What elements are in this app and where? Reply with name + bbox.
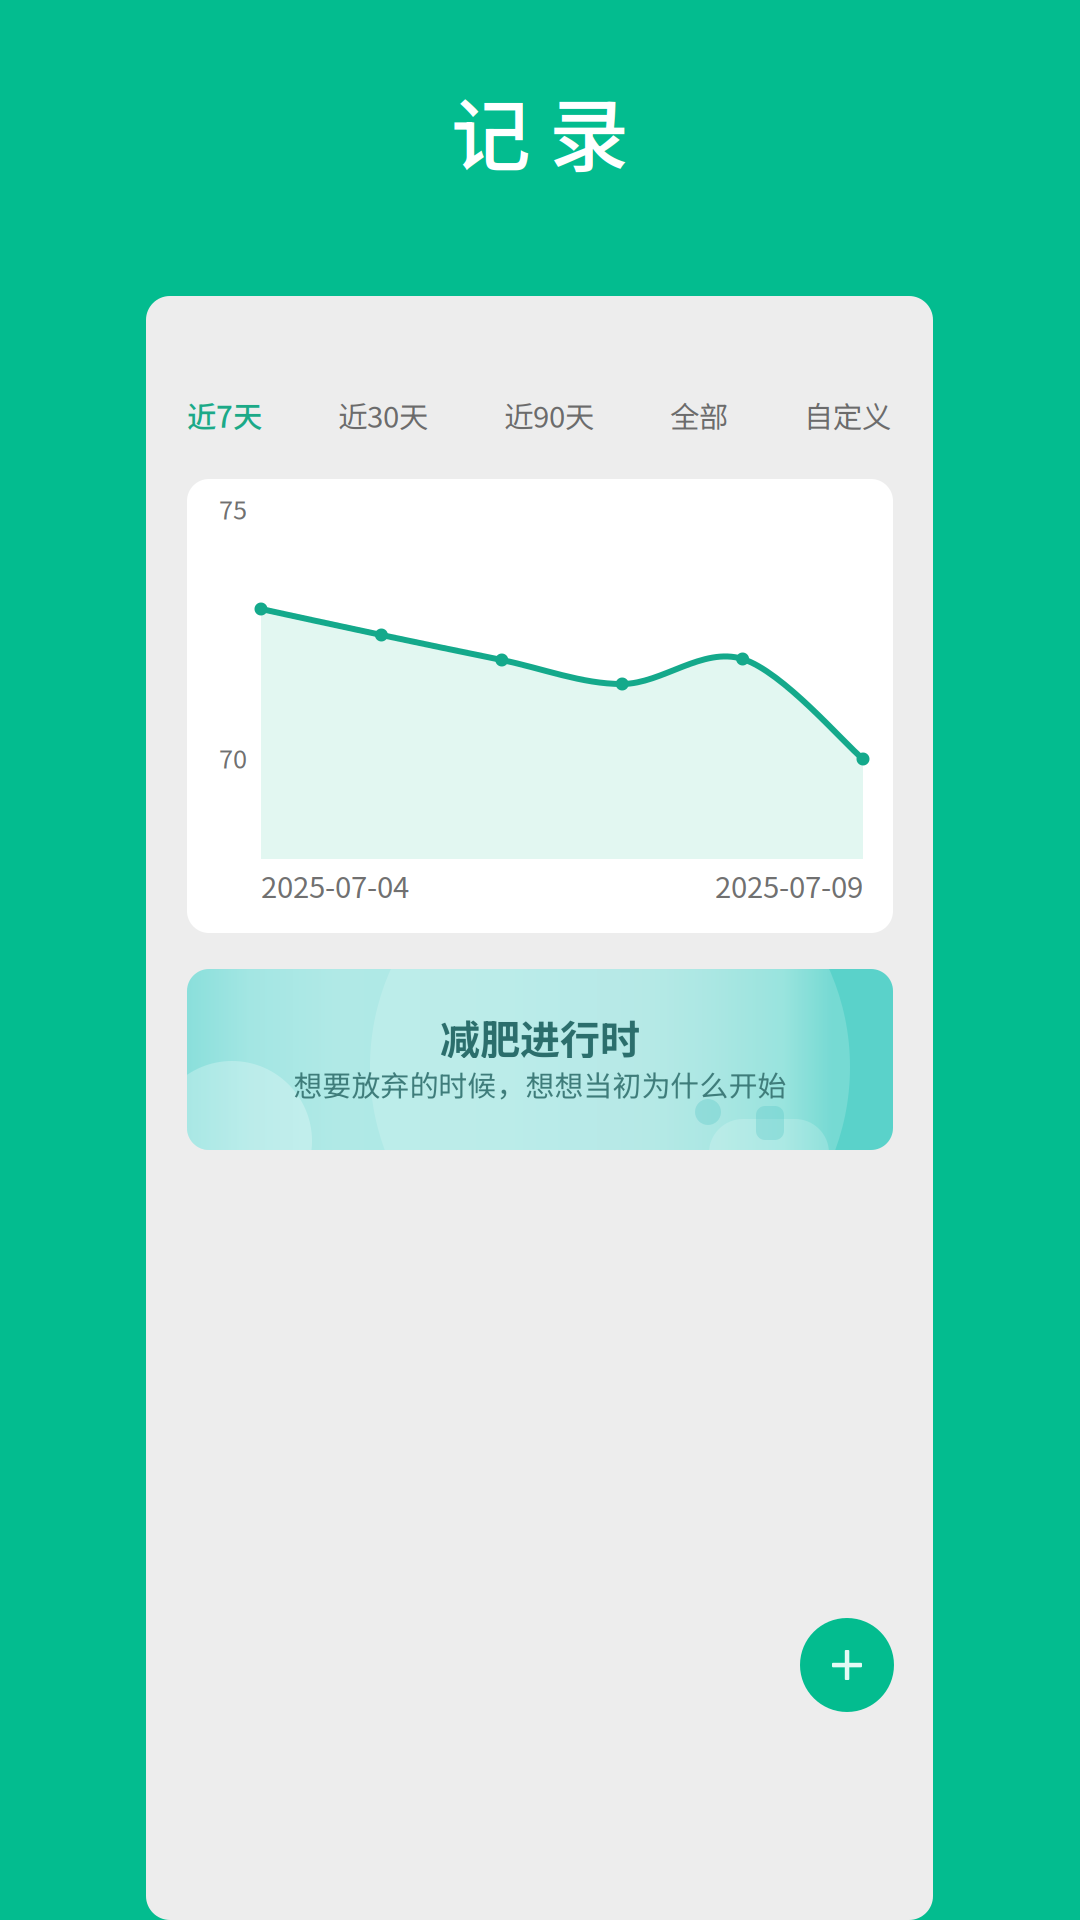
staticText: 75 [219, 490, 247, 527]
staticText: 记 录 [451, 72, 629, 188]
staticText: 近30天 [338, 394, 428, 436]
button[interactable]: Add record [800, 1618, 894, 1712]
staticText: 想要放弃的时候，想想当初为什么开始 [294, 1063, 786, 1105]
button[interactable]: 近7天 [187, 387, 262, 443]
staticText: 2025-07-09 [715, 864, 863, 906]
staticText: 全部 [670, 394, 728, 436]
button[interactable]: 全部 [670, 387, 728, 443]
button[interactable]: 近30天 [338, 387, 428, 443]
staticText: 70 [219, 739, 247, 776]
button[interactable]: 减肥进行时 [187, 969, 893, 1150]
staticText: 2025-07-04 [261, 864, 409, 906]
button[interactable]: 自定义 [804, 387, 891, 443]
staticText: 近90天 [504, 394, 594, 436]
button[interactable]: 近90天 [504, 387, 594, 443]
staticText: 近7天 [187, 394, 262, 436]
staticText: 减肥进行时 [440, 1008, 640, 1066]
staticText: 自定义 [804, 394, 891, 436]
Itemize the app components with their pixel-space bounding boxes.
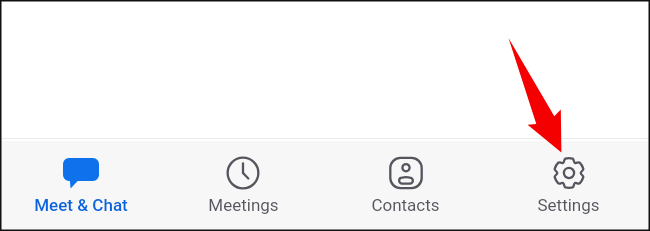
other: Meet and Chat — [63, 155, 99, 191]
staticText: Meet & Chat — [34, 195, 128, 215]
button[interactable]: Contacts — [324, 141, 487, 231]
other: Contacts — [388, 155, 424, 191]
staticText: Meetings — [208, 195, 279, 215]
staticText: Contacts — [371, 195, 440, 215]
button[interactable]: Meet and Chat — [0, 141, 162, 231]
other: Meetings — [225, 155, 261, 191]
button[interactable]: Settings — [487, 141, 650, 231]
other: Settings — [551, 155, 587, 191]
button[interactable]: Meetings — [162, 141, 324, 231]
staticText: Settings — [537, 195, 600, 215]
━━━━━━━━━━━━━━━━
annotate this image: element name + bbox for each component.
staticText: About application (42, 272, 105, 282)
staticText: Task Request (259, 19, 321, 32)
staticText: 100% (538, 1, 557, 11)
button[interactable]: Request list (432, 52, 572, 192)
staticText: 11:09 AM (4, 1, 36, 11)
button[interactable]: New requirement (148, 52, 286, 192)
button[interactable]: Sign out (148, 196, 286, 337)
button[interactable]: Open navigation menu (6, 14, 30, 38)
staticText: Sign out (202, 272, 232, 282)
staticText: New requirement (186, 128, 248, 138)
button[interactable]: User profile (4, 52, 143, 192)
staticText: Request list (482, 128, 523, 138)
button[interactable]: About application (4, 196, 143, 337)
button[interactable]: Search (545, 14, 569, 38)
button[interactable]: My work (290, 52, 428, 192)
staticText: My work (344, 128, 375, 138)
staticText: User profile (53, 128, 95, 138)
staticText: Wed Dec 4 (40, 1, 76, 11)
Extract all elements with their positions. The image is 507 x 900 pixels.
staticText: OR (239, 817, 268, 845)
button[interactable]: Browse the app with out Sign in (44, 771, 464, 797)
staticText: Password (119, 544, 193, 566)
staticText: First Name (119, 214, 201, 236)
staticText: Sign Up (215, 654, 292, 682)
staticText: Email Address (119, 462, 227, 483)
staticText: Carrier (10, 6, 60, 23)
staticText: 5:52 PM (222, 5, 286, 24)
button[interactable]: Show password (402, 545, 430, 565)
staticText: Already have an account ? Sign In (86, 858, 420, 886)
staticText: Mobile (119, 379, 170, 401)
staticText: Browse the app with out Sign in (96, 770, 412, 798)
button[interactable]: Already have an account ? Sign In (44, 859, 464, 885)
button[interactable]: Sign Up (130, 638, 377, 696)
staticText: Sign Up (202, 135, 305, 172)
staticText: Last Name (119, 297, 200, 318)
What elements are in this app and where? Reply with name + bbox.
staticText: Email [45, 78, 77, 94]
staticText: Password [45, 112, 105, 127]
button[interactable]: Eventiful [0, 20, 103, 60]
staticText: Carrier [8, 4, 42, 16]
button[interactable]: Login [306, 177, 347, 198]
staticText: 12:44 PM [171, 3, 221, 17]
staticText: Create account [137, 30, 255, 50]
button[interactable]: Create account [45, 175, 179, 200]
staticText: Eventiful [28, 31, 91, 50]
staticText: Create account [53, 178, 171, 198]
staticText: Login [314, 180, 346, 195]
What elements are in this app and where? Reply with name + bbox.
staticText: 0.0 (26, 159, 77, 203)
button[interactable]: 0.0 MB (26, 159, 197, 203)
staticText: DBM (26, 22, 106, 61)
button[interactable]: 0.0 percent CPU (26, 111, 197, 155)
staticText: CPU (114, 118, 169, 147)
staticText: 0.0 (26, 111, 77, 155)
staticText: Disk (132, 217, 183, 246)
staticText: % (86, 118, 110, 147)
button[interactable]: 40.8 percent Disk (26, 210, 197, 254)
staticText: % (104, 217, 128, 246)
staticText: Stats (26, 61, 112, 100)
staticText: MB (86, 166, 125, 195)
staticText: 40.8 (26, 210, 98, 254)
━━━━━━━━━━━━━━━━
Problem requirements — Determine how many lines above hold the word "Email", then give only that number.

Problem solution — 2